Reliance Seeks $2.5 Billion Debt For Capex, Looming Repayments
The fund raising plans come at a time when Ambani’s retail-to-refining empire is facing twin headwinds of rising interest rates.
(Bloomberg) -- Reliance Industries Ltd. secured board approval to raise as much as 200 billion rupees ($2.5 billion) as billionaire Mukesh Ambani’s conglomerate prepares to repay looming maturities and fund new projects.
Undeterred by monetary tightening globally, India’s largest company by market value plans to raise the funds through private placement of bonds in one or more tranches, according to an exchange filing Friday. Earlier in the day, it posted a quarterly profit that beat analyst estimates.
Reliance, which did not specify the use of the proceeds raised through this bond sale, is embarking on a capital expenditure program that includes $75 billion for green energy and $25 billion for 5G rollout in India.
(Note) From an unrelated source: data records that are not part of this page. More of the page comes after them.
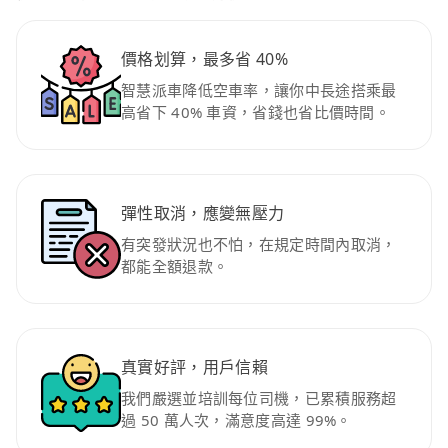
價格划算，最多省 40%
智慧派車降低空車率，讓你中長途搭乘最
高省下 40% 車資，省錢也省比價時間。
彈性取消，應變無壓力
有突發狀況也不怕，在規定時間內取消，
都能全額退款。
真實好評，用戶信賴
我們嚴選並培訓每位司機，已累積服務超
過 50 萬人次，滿意度高達 99%。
It also has nearly 250 billion rupees in bonds due for repayment over the next 1.5 years, according to Bloomberg data.
The fund raising plans come at a time when Ambani’s retail-to-refining empire is facing twin headwinds of rising interest rates and surging debt on its own books.
Reliance had debt of 3.04 trillion as of Dec. 31 — an increase of 24% compared to the year-ago period — while cash and equivalents fell 20% to 1.93 trillion rupees, according to the earnings exchange filing Friday. That leaves it with net debt of 1.1 trillion rupees, reflecting a sharp turn in strategy from the much-touted zero-net-debt status it achieved in 2020.
Finance cost jumped 36% for the latest quarter “primarily due to interest rate hike by central banks and higher loan balances,” Reliance’s Joint Chief Financial Officer V. Srikanth told reporters in a post-earnings call Friday.
The conglomerate, however, has multiple growth engines — Reliance Retail Ltd. and Reliance Jio Infocomm Ltd. continue to deliver solid performance — that can help fend off concerns around its leverage.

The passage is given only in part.